In Mytilini, young Greeks in shorts and flip-flops mingle with young detainees in head scarves and long skirts taking a break from a detention center at Moria, one of two on the island. Hotels host lawyers, translators and officials from aid organizations instead of tourists.
But that version of disaster tourism isn’t making up the losses for tourist areas such as Molyvos.
While Mouzalas champions the pact, he underlines that not all parties are playing their part. More than 7,000 of the refugees in Greece are ready for relocation to other European nations, which was part of the deal, but no European nation has stepped up.
Meanwhile, the Greeks are building more camps around the country in response to fierce criticism of living conditions in detention camps and accommodation centers, some of which have been established in abandoned warehouses and other less-than-ideal sites.
In Myrsini, on the west coast of Greece, tourism and the refugee crisis have intersected in a way that could be a model.
The LM Village resort was built by two municipalities to provide affordable vacations for low-income families, but lay unused for six years before Nabil-Iosif Morad, the local mayor, convinced his councilors and constituents to house refugee families stranded in the country. Morad is a Syrian doctor who came to Greece in 1991 and was elected mayor in 2014.
About 250 Syrians, including 150 children, are living in the 38 picturesque summer bungalows, which have been open for the last five months.
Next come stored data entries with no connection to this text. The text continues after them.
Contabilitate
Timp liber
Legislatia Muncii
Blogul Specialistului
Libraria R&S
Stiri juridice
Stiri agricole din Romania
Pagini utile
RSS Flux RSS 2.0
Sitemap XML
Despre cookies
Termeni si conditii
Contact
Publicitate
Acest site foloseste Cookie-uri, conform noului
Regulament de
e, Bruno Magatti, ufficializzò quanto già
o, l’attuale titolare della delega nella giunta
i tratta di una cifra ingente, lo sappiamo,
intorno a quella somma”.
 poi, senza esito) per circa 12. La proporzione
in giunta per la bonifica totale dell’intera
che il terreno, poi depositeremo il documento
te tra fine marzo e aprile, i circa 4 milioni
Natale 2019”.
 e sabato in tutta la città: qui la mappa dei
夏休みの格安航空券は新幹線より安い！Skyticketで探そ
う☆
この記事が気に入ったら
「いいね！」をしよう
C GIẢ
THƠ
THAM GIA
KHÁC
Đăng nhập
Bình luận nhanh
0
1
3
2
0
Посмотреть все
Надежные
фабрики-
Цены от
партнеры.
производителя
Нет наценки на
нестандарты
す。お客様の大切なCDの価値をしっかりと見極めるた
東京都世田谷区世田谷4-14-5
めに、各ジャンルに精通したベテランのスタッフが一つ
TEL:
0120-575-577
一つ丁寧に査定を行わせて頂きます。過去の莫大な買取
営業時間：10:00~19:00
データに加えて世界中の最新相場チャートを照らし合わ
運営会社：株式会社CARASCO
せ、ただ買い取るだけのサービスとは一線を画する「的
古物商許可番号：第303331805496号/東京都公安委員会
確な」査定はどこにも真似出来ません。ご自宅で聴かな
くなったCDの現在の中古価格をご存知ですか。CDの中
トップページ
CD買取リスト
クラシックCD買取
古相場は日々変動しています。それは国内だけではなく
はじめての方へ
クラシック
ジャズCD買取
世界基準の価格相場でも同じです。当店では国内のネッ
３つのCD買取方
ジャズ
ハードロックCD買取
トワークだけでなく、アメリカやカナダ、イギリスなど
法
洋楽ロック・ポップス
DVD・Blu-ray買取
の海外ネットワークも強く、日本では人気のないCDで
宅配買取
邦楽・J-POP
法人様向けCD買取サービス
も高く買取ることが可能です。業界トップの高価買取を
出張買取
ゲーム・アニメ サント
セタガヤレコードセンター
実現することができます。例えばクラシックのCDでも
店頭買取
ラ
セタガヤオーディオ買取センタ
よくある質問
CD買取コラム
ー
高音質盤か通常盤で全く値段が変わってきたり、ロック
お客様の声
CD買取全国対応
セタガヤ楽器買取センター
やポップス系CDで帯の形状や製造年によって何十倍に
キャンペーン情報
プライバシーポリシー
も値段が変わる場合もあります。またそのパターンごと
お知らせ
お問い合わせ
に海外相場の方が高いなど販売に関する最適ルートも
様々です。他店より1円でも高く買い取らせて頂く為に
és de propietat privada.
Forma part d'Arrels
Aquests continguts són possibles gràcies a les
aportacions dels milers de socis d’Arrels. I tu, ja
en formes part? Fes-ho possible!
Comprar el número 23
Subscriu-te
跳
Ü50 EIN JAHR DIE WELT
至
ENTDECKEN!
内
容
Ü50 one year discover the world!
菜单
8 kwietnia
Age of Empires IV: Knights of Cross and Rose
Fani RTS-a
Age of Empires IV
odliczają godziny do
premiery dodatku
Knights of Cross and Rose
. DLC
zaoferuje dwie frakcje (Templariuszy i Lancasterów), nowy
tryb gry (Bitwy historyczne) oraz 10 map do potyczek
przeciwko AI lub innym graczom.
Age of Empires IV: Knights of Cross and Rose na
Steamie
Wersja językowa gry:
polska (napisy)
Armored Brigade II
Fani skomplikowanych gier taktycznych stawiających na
“It’s a model for what we want to do,” says Dimitra Mouteveli, a civil engineer who advises the immigration minister and has come to LM Village to consult with Morad. “These people aren’t going anywhere soon. They need medical services, teaching facilities, psychological support…. Here we already have this to a great degree. It can be a prototype for all the others.“
The resort’s mini-mart has been turned into a social center, offering German lessons each day for all. Organizers hold “Olympic games” such as pingpong and volleyball for the children, though there were few televisions available to watch the actual Olympics when they were underway in Rio.
A water slide lies baking in the sun, without water, even though the resort is full of children. The pool is empty. Children play in the gardens or resort streets; some sit around a wooden table speaking with two volunteers – young students from the nearby University of Patras who are teaching them Greek.
Ahmed Berajikli, an electrician from the war-ravaged ancient city of Aleppo, has planted vegetables in his garden, and hung signs in English thanking the Greeks but expressing hope that he can join his son in Germany.
That is where he wants to be, he says in halting English, because he can’t go back to Aleppo. “Maybe in 50 years,” he says. “It is a big problem, not small.”
With the memory of last summer still raw, boatman Kabanas is watchful as he heads back into Molyvos. The coast guard vessel is headed out to sea, he says, strange because it usually moves out at night. It’s a bad omen, one proved the next day when the coast guard reported picking up more than 200 refugees and migrants. But he is, like Berajikli, taking the long view.
“The Syrians, the doctors, lawyers who land in Germany, they will come back here in 10, 20 years,” he said. “They will bring their children to see where they first stepped foot on European land. They will come to remember the people they lost. They are the tourists of the future and they will think to thank the people of Lesbos.”
Petrakis is a special correspondent.